There’s some speculation out there that Amazon bought Whole Foods in search of grocery supply chain improvement. It’s no secret the types of tools for managing supply chain depend greatly on a variety of factors, among them the nature of the products being moved. Therefore it’s plausible, despite seeming unlikely, that the internet powerhouse which helped write the book on successful supply chain management needs to learn a thing or two about how to get fresh food to consumers. After all, they wrote that book by shipping books and other non-perishables, not beefsteak tomatoes and gallons of milk.
The acquisition had barely hit the press before there was speculation on what this might mean for grocers moving forward. Market forces aside, Amazon’s move had a lot to do with logistics.
As Amazon pushes into the food and grocery space, having Whole Foods essentially gives the company several warehouses full of groceries it can easily push out to local buyers. Plus, the company still benefits from maintaining a retail presence in upscale neighborhoods where the median price point is higher.
The fact is that many tend to look at this era as post retail, but brick and mortar stores and big brands continue to maintain a presence. Further, Amazon has actually expanded into the brick and mortar space with its own bookstores, as well as the recent Whole Foods acquisition. Some of the logistics between the eCommerce and retail businesses are similar and offer similar benefits.
One of the big strengths in retail is the chance to connect with your customer. Much of a brand’s identity can be distilled down to how a customer interacts with it. Online businesses have to present a simplified storefront with easy access to all items, and everything categorized very meticulously. If that sounds like a retail storefront, that’s because the only missing element is the human presence.

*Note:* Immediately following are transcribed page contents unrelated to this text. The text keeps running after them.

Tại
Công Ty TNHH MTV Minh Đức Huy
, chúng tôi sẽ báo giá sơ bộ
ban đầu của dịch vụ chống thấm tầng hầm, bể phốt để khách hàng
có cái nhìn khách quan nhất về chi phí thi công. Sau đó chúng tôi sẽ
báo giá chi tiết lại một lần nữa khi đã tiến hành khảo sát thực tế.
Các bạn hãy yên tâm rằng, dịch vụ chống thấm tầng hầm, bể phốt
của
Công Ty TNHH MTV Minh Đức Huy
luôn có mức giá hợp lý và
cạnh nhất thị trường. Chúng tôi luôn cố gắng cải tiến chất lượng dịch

Retail businesses have the added benefit of customer interaction. eCommerce businesses tend to only hear from dissatisfied customers, so the emphasis is on providing excellent return or exchange policies. In retail, knowledge is power. Educating consumers on purchasing decisions can lead to upsells and improved revenue.
Supply Chain Management
eCommerce businesses require concentrating a great deal of effort on managing the supply chain. Online retailers must remain particularly agile, able to move product to buyers within a few days’ time. Therefore, warehouse location and delivery times become a factor in addition to holding enough stock on hand to satisfy orders from a storefront that never closes.
Retail faces slightly different circumstances, with devastating consequences if a product is unfulfilled. eCommerce businesses can simply re-allocate product from one warehouse and offer a re-estimation of shipping to accommodate for the longer fulfillment. Retailers have to wait on those warehouses.

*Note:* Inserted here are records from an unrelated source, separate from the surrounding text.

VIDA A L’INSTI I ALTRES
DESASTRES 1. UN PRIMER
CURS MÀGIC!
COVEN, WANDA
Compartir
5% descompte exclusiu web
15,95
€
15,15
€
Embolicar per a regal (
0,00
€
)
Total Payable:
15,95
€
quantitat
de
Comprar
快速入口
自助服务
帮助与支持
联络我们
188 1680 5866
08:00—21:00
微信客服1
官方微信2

That’s a big disadvantage for brick and mortar stores unable to acquire stock upfront to keep. How does one accurately gauge consumer demand? Entire supply chain systems are set up to try and tackle this monumental task, with varying degrees of success.

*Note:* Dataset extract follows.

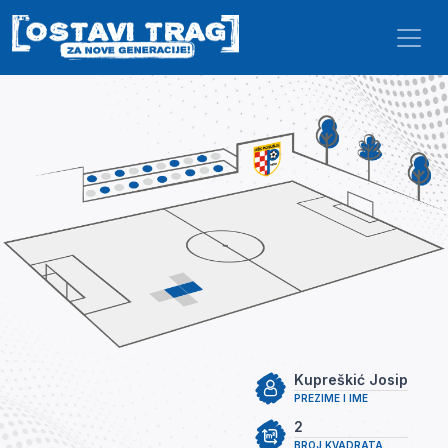
Skip to main content
Kupreškić Josip
PREZIME I IME
2
BROJ KVADRATA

Convenience and Fulfillment
While brick and mortar retailers have varying challenges with logistics, the truth is that customers still find the instant fulfillment very gratifying. Some are even willing to pay a premium for it, and retailers have begun to adapt to consumer demand by offering price matching programs. Essentially, a consumer can shop for something in store on a smartphone and purchase it for the lowest possible price from his or her chosen retailer.
That makes physical location, stock on hand, and a variety of factors related to marketing and display crucial to closing the deal. When consumers can touch or see something up close, it tends to impact them differently than a photograph hosted online.